- **What is being asked**
Could you please count how many lines in the data below hold the string "label"? Reply with only the number.

Extracted data entries:
= Beginning of Section =

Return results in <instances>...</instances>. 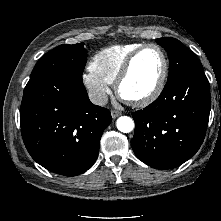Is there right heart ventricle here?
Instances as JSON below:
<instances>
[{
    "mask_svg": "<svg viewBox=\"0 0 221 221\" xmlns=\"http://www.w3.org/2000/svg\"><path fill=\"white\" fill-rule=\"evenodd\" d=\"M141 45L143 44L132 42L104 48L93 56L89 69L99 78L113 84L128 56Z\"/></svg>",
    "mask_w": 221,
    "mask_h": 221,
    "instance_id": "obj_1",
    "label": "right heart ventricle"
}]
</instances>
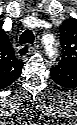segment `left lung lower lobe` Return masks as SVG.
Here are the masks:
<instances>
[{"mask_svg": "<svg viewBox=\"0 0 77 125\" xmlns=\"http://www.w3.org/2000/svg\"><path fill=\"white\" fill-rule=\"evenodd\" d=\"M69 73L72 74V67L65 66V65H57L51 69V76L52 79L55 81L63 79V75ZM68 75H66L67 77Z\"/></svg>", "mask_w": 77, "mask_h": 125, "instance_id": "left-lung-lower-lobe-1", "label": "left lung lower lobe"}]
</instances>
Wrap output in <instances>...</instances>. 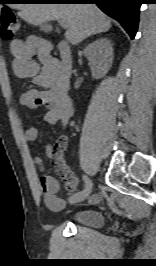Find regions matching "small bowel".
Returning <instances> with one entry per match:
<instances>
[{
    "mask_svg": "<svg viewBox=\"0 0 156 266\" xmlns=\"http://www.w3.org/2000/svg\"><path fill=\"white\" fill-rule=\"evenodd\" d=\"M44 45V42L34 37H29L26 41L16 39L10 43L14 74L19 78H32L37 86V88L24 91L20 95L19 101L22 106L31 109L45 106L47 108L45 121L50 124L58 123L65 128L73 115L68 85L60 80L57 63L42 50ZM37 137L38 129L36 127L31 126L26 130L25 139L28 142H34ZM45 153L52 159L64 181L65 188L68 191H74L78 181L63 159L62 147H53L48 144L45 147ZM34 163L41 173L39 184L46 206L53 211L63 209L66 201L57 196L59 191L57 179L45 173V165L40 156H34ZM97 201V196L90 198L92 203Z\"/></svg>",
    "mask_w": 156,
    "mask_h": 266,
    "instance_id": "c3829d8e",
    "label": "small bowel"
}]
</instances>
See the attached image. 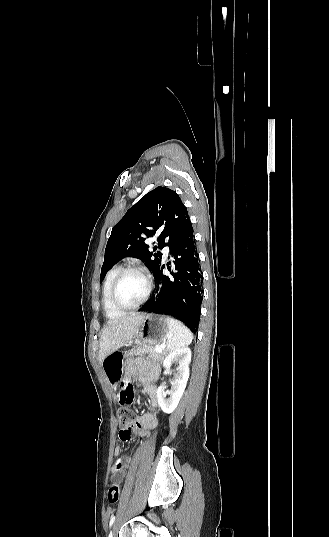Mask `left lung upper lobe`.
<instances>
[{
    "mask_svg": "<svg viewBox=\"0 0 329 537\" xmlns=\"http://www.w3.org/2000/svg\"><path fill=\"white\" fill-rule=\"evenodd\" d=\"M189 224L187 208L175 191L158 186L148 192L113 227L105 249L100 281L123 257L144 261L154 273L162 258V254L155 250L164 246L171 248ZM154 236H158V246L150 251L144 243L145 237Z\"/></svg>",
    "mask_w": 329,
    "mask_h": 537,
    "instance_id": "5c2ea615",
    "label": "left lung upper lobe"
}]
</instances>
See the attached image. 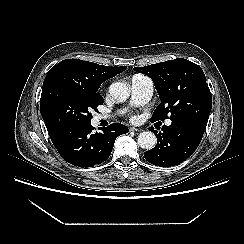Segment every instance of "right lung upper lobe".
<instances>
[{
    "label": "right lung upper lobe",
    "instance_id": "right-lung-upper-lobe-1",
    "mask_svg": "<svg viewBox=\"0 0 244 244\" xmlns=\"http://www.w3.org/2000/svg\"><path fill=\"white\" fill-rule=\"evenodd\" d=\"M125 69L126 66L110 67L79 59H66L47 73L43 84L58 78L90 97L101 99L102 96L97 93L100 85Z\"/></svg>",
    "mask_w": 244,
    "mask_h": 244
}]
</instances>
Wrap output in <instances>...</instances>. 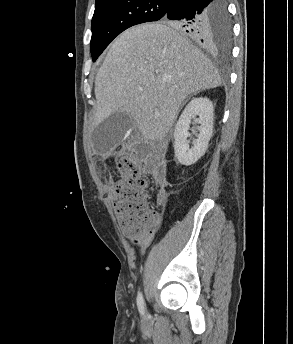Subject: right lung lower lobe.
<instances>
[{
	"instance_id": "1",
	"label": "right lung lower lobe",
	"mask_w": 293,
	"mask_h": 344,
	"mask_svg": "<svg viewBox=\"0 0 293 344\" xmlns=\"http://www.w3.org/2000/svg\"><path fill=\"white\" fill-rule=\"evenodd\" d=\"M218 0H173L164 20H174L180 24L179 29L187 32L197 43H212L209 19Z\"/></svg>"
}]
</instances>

= End of Section =

- **Exercise output**
6